Your assignment - Transcribe exactly the lines from the first line of the records through the line containing "Što je BBKod?", and leave out every picture.

(Stored entries)

★ ★ ★ ★ ★ ★ ★

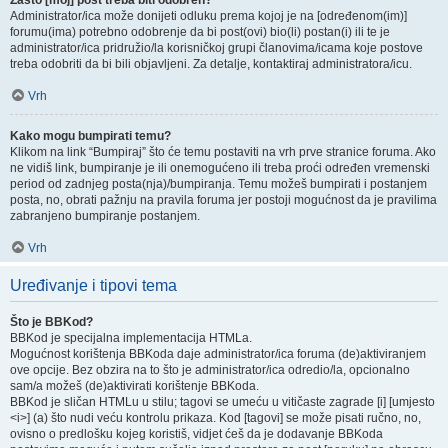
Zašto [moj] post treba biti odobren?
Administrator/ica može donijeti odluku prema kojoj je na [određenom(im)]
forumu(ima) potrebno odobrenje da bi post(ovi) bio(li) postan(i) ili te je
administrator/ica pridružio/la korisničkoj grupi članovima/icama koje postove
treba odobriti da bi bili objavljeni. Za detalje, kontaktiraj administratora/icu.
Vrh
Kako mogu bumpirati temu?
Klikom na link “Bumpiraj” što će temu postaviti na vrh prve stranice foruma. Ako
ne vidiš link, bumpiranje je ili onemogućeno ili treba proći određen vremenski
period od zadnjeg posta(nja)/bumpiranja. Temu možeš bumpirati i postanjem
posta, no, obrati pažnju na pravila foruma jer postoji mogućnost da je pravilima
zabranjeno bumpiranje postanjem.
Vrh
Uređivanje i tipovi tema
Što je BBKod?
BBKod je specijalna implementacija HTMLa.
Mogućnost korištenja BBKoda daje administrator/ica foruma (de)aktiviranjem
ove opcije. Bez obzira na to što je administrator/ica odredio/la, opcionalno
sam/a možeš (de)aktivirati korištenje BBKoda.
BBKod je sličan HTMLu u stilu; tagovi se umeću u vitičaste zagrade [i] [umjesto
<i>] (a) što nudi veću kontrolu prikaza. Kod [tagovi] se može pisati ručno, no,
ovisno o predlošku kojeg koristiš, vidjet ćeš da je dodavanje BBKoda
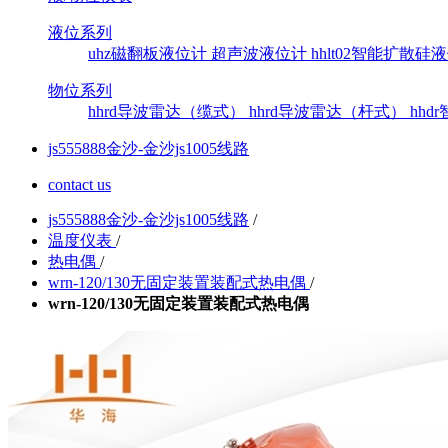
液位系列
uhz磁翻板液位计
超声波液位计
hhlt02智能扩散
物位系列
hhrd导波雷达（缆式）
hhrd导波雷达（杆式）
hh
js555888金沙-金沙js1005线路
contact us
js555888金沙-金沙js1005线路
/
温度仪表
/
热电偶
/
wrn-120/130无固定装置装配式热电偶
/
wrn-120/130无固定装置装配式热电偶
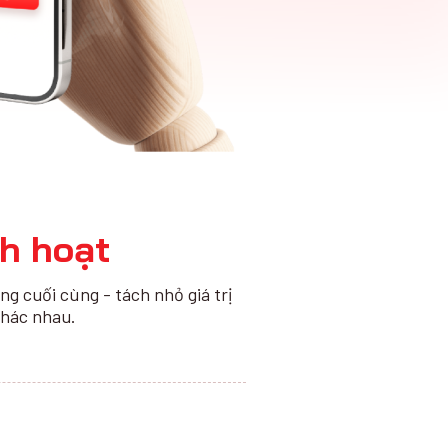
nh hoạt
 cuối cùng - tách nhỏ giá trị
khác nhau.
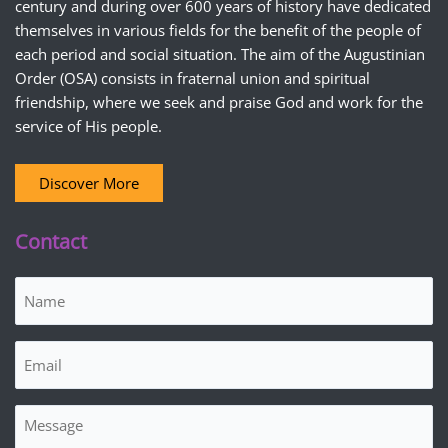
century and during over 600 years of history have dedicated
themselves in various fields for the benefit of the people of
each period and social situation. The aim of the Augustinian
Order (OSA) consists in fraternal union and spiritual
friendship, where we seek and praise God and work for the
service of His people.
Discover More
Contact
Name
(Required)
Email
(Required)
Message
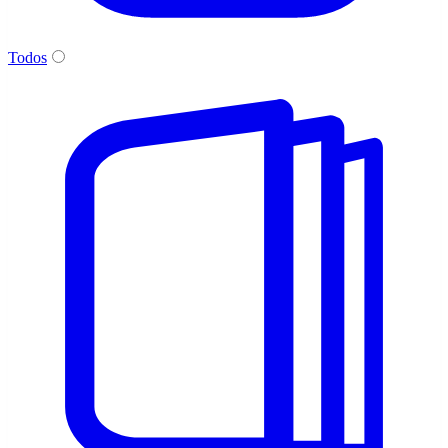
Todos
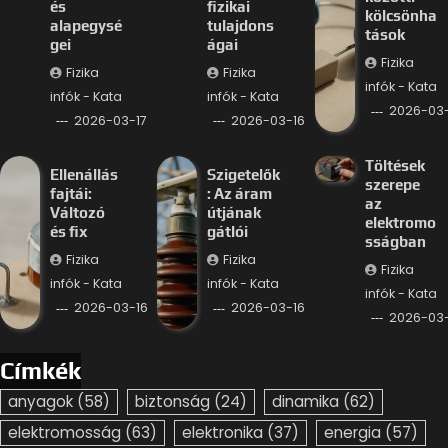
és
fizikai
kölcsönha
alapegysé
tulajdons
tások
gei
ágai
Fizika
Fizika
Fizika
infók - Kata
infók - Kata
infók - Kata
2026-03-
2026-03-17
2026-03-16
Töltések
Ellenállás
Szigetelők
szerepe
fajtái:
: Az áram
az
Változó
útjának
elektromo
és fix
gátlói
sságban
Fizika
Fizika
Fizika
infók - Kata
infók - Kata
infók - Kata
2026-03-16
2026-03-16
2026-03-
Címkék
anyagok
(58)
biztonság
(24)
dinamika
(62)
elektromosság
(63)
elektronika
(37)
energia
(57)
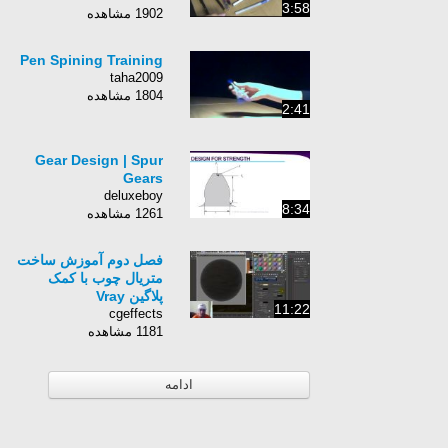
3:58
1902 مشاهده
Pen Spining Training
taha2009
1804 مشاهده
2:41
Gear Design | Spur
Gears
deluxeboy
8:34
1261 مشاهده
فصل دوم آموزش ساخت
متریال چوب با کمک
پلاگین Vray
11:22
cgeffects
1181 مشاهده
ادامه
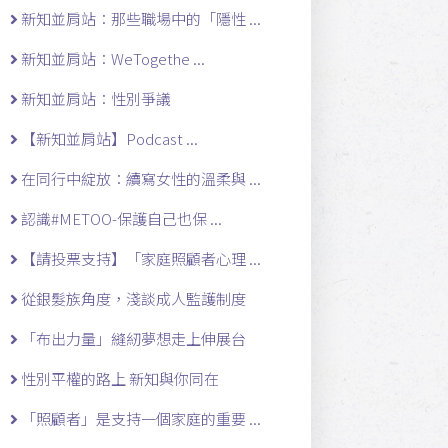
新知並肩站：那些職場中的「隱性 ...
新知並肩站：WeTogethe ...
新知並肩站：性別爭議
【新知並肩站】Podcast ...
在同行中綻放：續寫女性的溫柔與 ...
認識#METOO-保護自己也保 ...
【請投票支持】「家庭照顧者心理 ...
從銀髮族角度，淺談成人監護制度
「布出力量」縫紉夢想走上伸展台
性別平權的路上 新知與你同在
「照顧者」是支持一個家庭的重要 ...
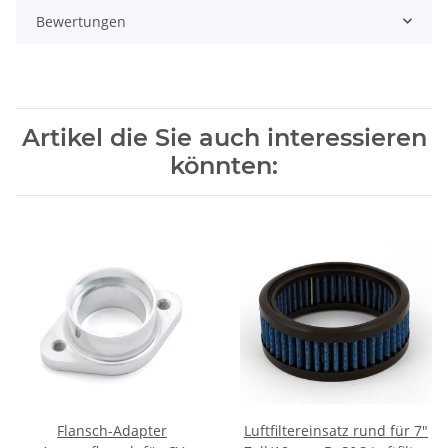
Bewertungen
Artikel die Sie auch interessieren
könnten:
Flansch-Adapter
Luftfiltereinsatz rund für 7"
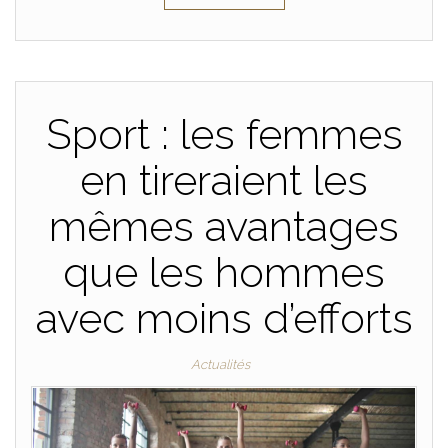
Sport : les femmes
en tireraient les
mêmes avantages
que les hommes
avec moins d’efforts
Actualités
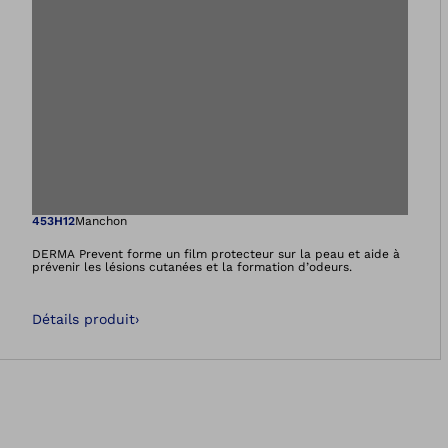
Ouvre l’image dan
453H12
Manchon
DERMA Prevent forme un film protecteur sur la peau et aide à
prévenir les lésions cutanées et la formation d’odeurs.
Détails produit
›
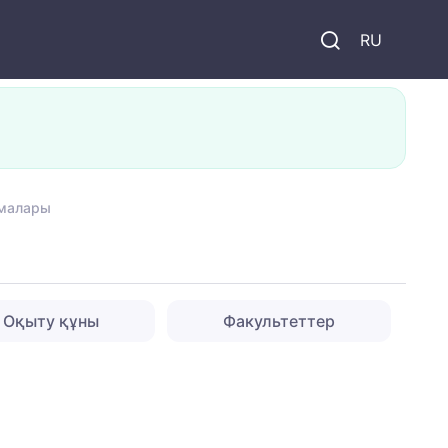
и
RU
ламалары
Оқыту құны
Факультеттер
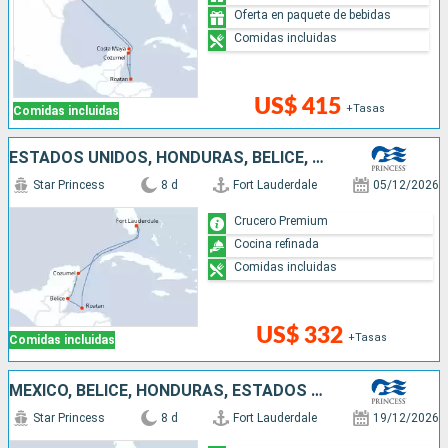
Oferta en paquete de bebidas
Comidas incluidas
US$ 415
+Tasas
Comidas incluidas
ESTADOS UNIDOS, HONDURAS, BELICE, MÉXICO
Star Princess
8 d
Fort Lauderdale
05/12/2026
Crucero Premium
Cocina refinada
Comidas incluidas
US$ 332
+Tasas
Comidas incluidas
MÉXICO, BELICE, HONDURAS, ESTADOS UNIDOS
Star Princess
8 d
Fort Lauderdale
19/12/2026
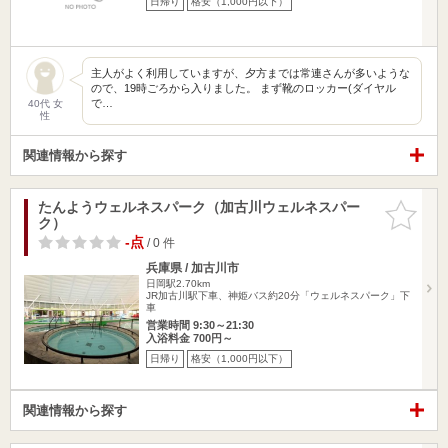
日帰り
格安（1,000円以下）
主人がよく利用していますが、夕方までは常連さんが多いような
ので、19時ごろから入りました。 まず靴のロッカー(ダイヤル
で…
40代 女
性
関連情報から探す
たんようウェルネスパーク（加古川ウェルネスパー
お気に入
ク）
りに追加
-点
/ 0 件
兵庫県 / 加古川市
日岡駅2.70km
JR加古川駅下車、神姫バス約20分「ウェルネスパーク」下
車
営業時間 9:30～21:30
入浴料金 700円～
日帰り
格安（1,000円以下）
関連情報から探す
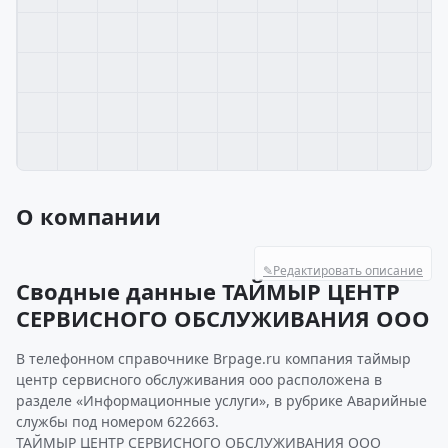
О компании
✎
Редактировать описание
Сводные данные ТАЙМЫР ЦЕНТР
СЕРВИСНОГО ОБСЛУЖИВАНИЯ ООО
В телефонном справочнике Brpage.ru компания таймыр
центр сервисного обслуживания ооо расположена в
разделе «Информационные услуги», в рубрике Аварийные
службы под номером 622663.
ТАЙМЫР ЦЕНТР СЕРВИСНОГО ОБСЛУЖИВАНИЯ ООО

★ ★ ★ ★ ★ ★ ★

Output of the exercise -
Zašto [moj] post treba biti odobren?
Administrator/ica može donijeti odluku prema kojoj je na [određenom(im)]
forumu(ima) potrebno odobrenje da bi post(ovi) bio(li) postan(i) ili te je
administrator/ica pridružio/la korisničkoj grupi članovima/icama koje postove
treba odobriti da bi bili objavljeni. Za detalje, kontaktiraj administratora/icu.
Vrh
Kako mogu bumpirati temu?
Klikom na link “Bumpiraj” što će temu postaviti na vrh prve stranice foruma. Ako
ne vidiš link, bumpiranje je ili onemogućeno ili treba proći određen vremenski
period od zadnjeg posta(nja)/bumpiranja. Temu možeš bumpirati i postanjem
posta, no, obrati pažnju na pravila foruma jer postoji mogućnost da je pravilima
zabranjeno bumpiranje postanjem.
Vrh
Uređivanje i tipovi tema
Što je BBKod?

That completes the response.